WHAT IS BEING ASKED:
Each line of the records containing "elektr" is to be copied out and returned.

(MATERIAL SHOWN begins)

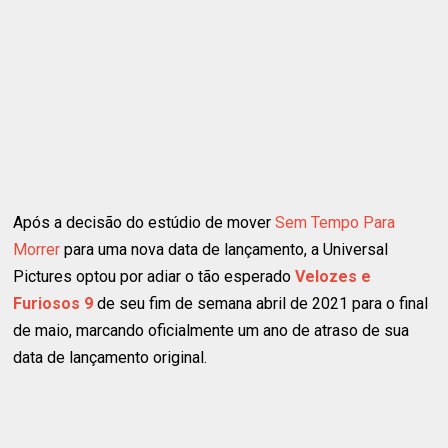
Após a decisão do estúdio de mover
Sem Tempo Para
Morrer
para uma nova data de lançamento, a Universal
Pictures optou por adiar o tão esperado
Velozes e
Furiosos 9
de seu fim de semana abril de 2021 para o final
de maio, marcando oficialmente um ano de atraso de sua
data de lançamento original.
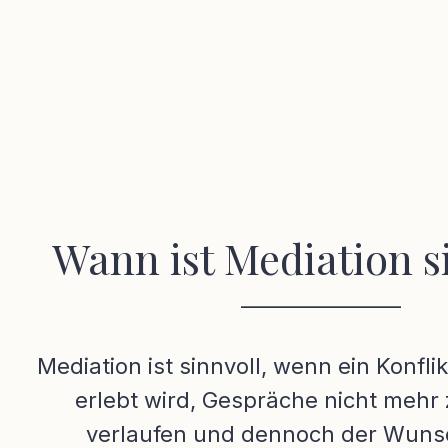
Wann ist Mediation s
________________
Mediation ist sinnvoll, wenn ein Konfli
erlebt wird, Gespräche nicht mehr 
verlaufen und dennoch der Wuns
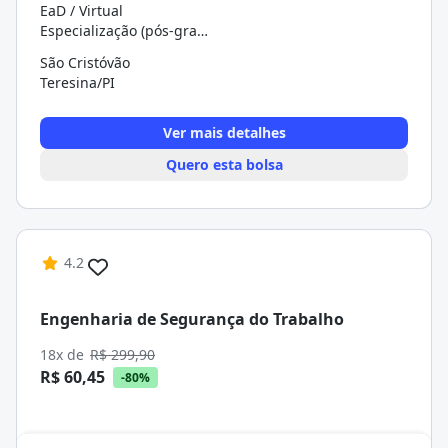
EaD / Virtual
Especialização (pós-graduação)
São Cristóvão
Teresina/PI
Ver mais detalhes
Quero esta bolsa
4.2
Engenharia de Segurança do Trabalho
18x de
R$ 299,90
R$ 60,45
-80%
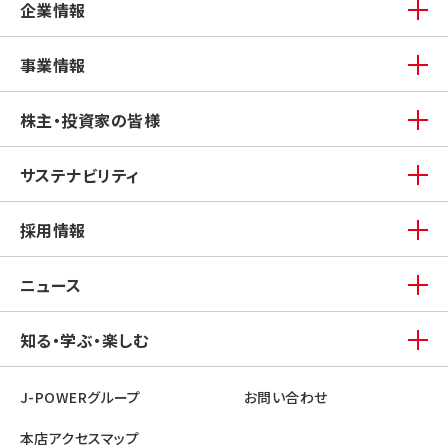
企業情報
事業情報
株主・投資家の皆様
サステナビリティ
採用情報
ニュース
知る・学ぶ・楽しむ
J-POWERグループ
お問い合わせ
本店アクセスマップ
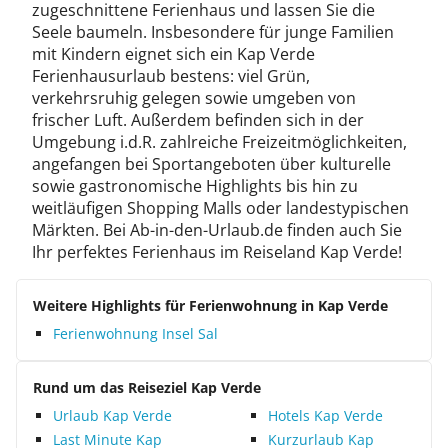
zugeschnittene Ferienhaus und lassen Sie die
Seele baumeln. Insbesondere für junge Familien
mit Kindern eignet sich ein Kap Verde
Ferienhausurlaub bestens: viel Grün,
verkehrsruhig gelegen sowie umgeben von
frischer Luft. Außerdem befinden sich in der
Umgebung i.d.R. zahlreiche Freizeitmöglichkeiten,
angefangen bei Sportangeboten über kulturelle
sowie gastronomische Highlights bis hin zu
weitläufigen Shopping Malls oder landestypischen
Märkten. Bei Ab-in-den-Urlaub.de finden auch Sie
Ihr perfektes Ferienhaus im Reiseland Kap Verde!
Weitere Highlights für Ferienwohnung in Kap Verde
Ferienwohnung Insel Sal
Rund um das Reiseziel Kap Verde
Urlaub Kap Verde
Hotels Kap Verde
Last Minute Kap
Kurzurlaub Kap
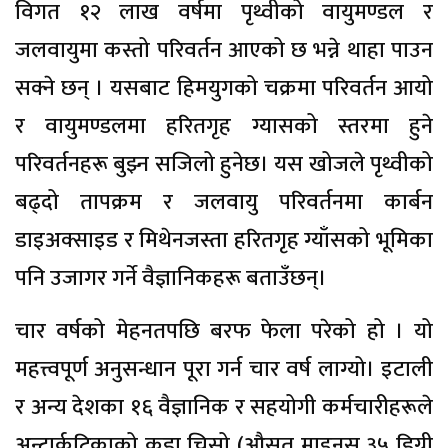
विगत १२ लाख वर्षमा पृथ्वीको वायुमण्डल र
जलवायुमा कस्तो परिवर्तन आएको छ भन्ने थाहा पाउन
सक्ने छन् । यसबाट हिमयुगको चक्रमा परिवर्तन आयो
र वायुमण्डलमा हरितगृह ग्यासको स्तरमा हुने
परिवर्तनहरू बुझ्न सजिलो हुनेछ। यस खोजले पृथ्वीको
बढ्दो तापक्रम र जलवायु परिवर्तनमा कार्बन
डाइअक्साइड र मिथेनजस्ता हरितगृह ग्याँसको भूमिका
पनि उजागर गर्ने वैज्ञानिकहरू बताउँछन्।
चार वर्षको मेहनतपछि बरफ फेला परेको हो । यो
महत्त्वपूर्ण अनुसन्धान पूरा गर्न चार वर्ष लाग्यो। इटाली
र अन्य देशका १६ वैज्ञानिक र सहयोगी कर्मचारीहरूले
अन्टार्कटिकाको कडा चिसो (औसत माइनस ३५ डिग्री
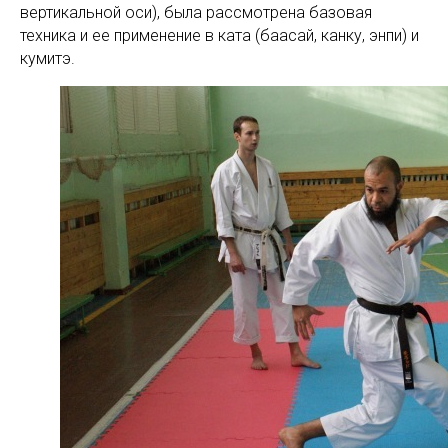
вертикальной оси), была рассмотрена базовая
техника и ее применение в ката (баасай, канку, энпи) и
кумитэ.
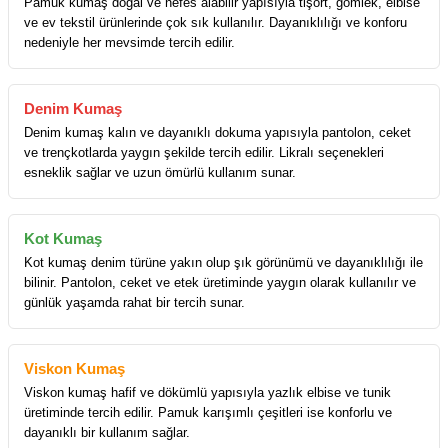
Pamuk kumaş doğal ve nefes alabilir yapısıyla tişört, gömlek, elbise
ve ev tekstil ürünlerinde çok sık kullanılır. Dayanıklılığı ve konforu
nedeniyle her mevsimde tercih edilir.
Denim Kumaş
Denim kumaş kalın ve dayanıklı dokuma yapısıyla pantolon, ceket
ve trençkotlarda yaygın şekilde tercih edilir. Likralı seçenekleri
esneklik sağlar ve uzun ömürlü kullanım sunar.
Kot Kumaş
Kot kumaş denim türüne yakın olup şık görünümü ve dayanıklılığı ile
bilinir. Pantolon, ceket ve etek üretiminde yaygın olarak kullanılır ve
günlük yaşamda rahat bir tercih sunar.
Viskon Kumaş
Viskon kumaş hafif ve dökümlü yapısıyla yazlık elbise ve tunik
üretiminde tercih edilir. Pamuk karışımlı çeşitleri ise konforlu ve
dayanıklı bir kullanım sağlar.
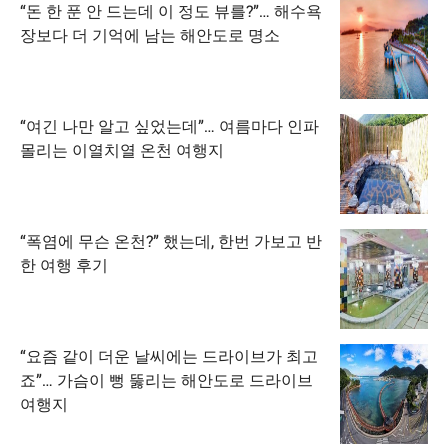
“돈 한 푼 안 드는데 이 정도 뷰를?”… 해수욕
장보다 더 기억에 남는 해안도로 명소
“여긴 나만 알고 싶었는데”… 여름마다 인파
몰리는 이열치열 온천 여행지
“폭염에 무슨 온천?” 했는데, 한번 가보고 반
한 여행 후기
“요즘 같이 더운 날씨에는 드라이브가 최고
죠”… 가슴이 뻥 뚫리는 해안도로 드라이브
여행지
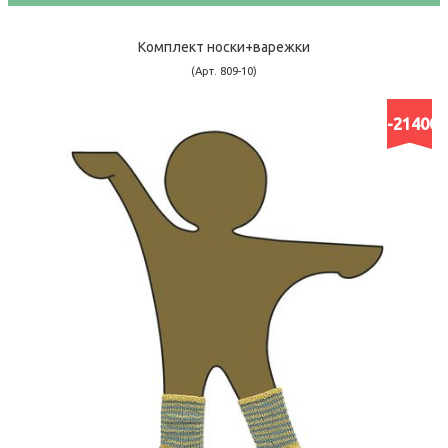
Комплект носки+варежки
(Арт. 809-10)
-21400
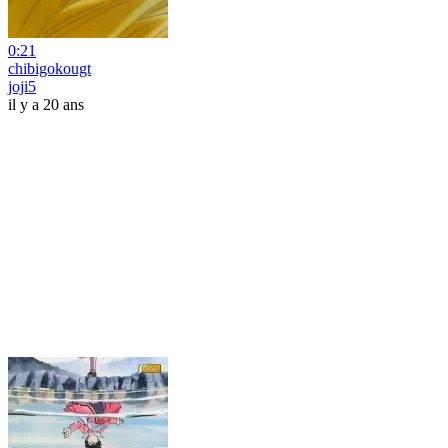
0:21
chibigokougt
joji5
il y a 20 ans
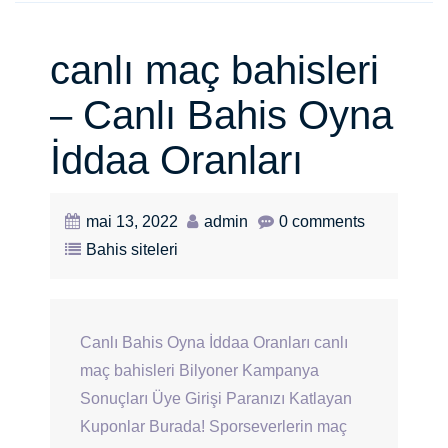
canlı maç bahisleri
– Canlı Bahis Oyna
İddaa Oranları
mai 13, 2022
admin
0 comments
Bahis siteleri
Canlı Bahis Oyna İddaa Oranları canlı
maç bahisleri Bilyoner Kampanya
Sonuçları Üye Girişi Paranızı Katlayan
Kuponlar Burada! Sporseverlerin maç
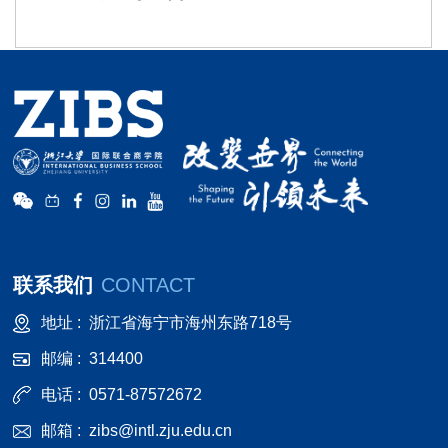
联系我们
CONTACT
地址 :
浙江省海宁市海州东路718号
邮编 :
314400
电话 :
0571-87572672
邮箱 :
zibs@intl.zju.edu.cn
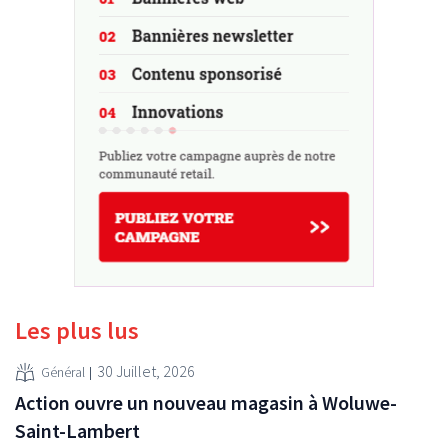
Les plus lus
30 Juillet, 2026
Général
Action ouvre un nouveau magasin à Woluwe-
Saint-Lambert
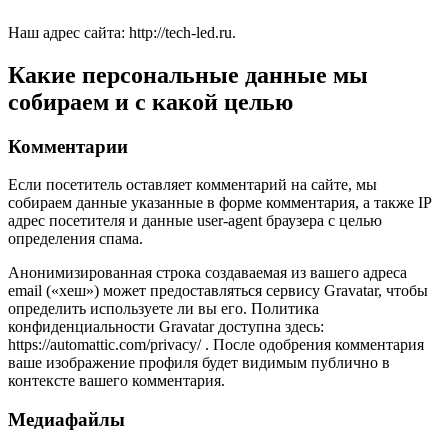
Наш адрес сайта: http://tech-led.ru.
Какие персональные данные мы
собираем и с какой целью
Комментарии
Если посетитель оставляет комментарий на сайте, мы
собираем данные указанные в форме комментария, а также IP
адрес посетителя и данные user-agent браузера с целью
определения спама.
Анонимизированная строка создаваемая из вашего адреса
email («хеш») может предоставляться сервису Gravatar, чтобы
определить используете ли вы его. Политика
конфиденциальности Gravatar доступна здесь:
https://automattic.com/privacy/ . После одобрения комментария
ваше изображение профиля будет видимым публично в
контексте вашего комментария.
Медиафайлы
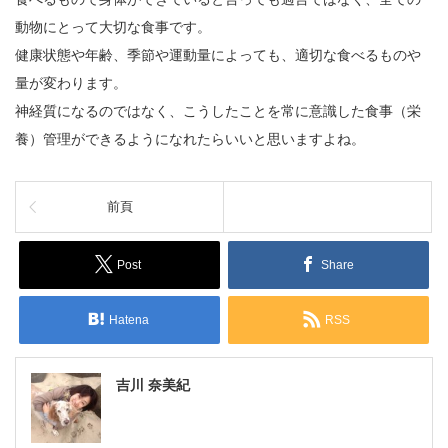
動物にとって大切な食事です。
健康状態や年齢、季節や運動量によっても、適切な食べるものや
量が変わります。
神経質になるのではなく、こうしたことを常に意識した食事（栄
養）管理ができるようになれたらいいと思いますよね。
前頁
Post
Share
Hatena
RSS
吉川 奈美紀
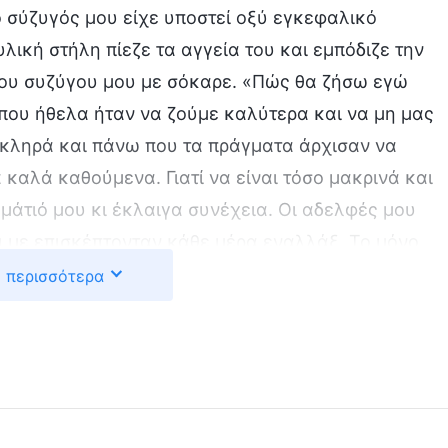
 ο σύζυγός μου είχε υποστεί οξύ εγκεφαλικό
λική στήλη πίεζε τα αγγεία του και εμπόδιζε την
του συζύγου μου με σόκαρε. «Πώς θα ζήσω εγώ
 που ήθελα ήταν να ζούμε καλύτερα και να μη μας
σκληρά και πάνω που τα πράγματα άρχισαν να
καλά καθούμενα. Γιατί να είναι τόσο μακρινά και
μάτιό μου κι έκλαιγα συνέχεια. Οι αδελφές μου
 με επισκέπτονταν κάθε μέρα εναλλάξ. Το μόνο,
λίγα λόγια παρηγοριάς, που δεν μπορούσαν με
 περισσότερα
ά μου.
να μοιραστεί το ευαγγέλιο μαζί μου. Η αδελφή μού
αντοδύναμος δείχνει έλεος σ’ αυτούς τους
υτόχρονα, αποστρέφεται αυτούς τους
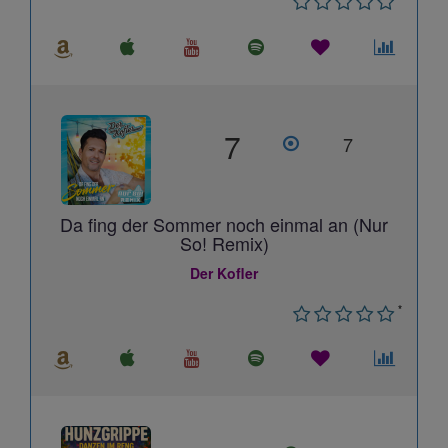
7
7
Da fing der Sommer noch einmal an (Nur
So! Remix)
Der Kofler
*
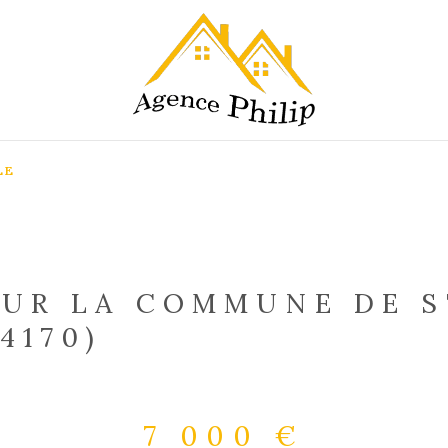
LE
SUR LA COMMUNE DE 
4170)
7 000 €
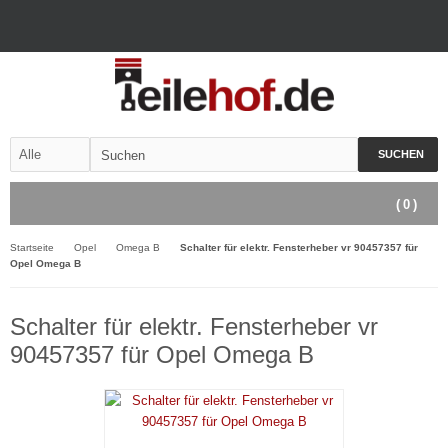
SUCHEN
(
0
)
Startseite
Opel
Omega B
Schalter für elektr. Fensterheber vr 90457357 für
Opel Omega B
Schalter für elektr. Fensterheber vr
90457357 für Opel Omega B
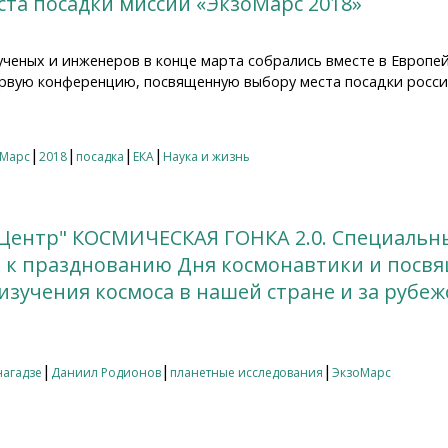
та посадки миссии «ЭкзоМарс 2018»
ченых и инженеров в конце марта собрались вместе в Европе
рвую конференцию, посвященную выбору места посадки росси
 посадки миссии «ЭкзоМарс 2018»
|
|
|
|
Марс
2018
посадка
ЕКА
Наука и жизнь
 Центр" КОСМИЧЕСКАЯ ГОНКА 2.0. Специальн
 к празднованию Дня космонавтики и посв
изучения космоса в нашей стране и за рубеж
ентр" КОСМИЧЕСКАЯ ГОНКА 2.0. Специальный репортаж, п
свящённый перспективам изучения космоса в нашей стран
|
|
|
нагадзе
Даниил Родионов
планетные исследования
ЭкзоМарс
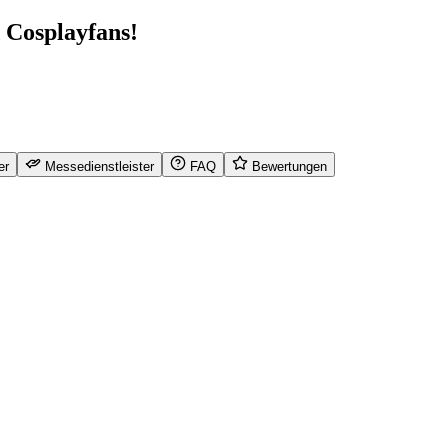
 Cosplayfans!
er
Messedienstleister
FAQ
Bewertungen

(MATERIAL SHOWN ends)

ANSWER TO THIS TASK:
Schalter für elektr. Fensterheber vr 90457357 für
Schalter für elektr. Fensterheber vr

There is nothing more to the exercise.